_WHAT YOU HAVE TO DO_
Please work out how many of the lines below include "Autoinmunidad". Only the number should be given.

Stored data entries:

● ● ● ●

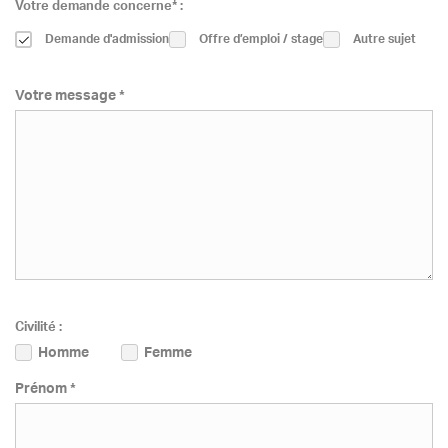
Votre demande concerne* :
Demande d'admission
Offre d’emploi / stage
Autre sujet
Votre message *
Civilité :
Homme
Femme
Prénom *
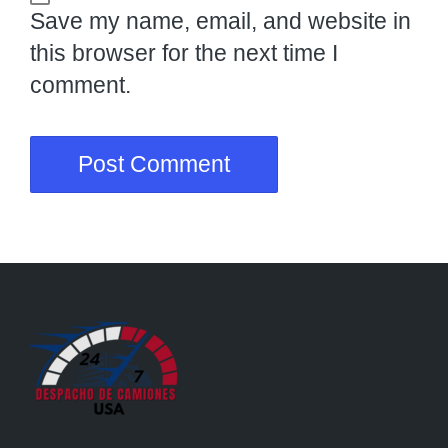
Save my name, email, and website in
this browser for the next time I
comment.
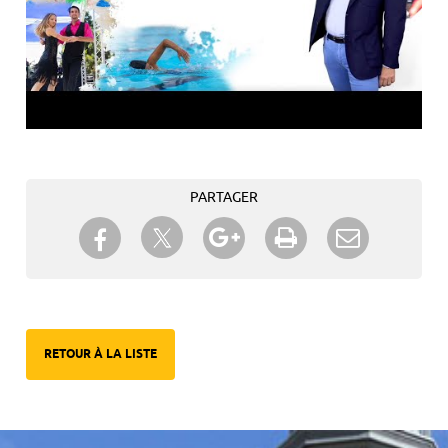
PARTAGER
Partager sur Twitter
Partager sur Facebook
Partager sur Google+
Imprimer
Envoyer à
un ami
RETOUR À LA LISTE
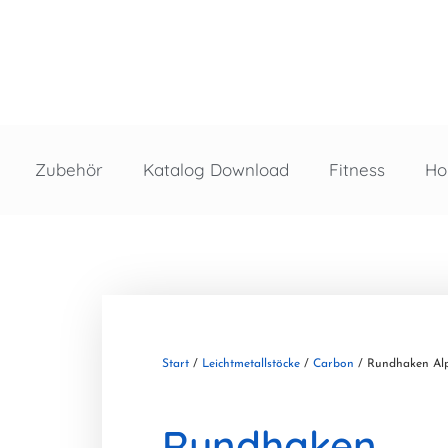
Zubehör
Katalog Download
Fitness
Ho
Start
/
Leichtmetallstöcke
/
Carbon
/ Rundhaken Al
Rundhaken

● ● ● ●

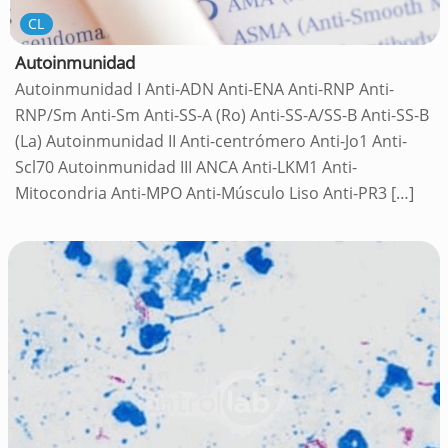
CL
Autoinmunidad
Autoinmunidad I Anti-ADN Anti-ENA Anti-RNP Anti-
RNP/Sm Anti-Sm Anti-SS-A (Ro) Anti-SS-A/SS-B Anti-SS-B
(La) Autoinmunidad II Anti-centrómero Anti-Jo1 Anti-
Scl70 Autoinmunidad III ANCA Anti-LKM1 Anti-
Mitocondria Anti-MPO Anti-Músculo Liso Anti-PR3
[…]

● ● ● ●

_WRITTEN SOLUTION_
4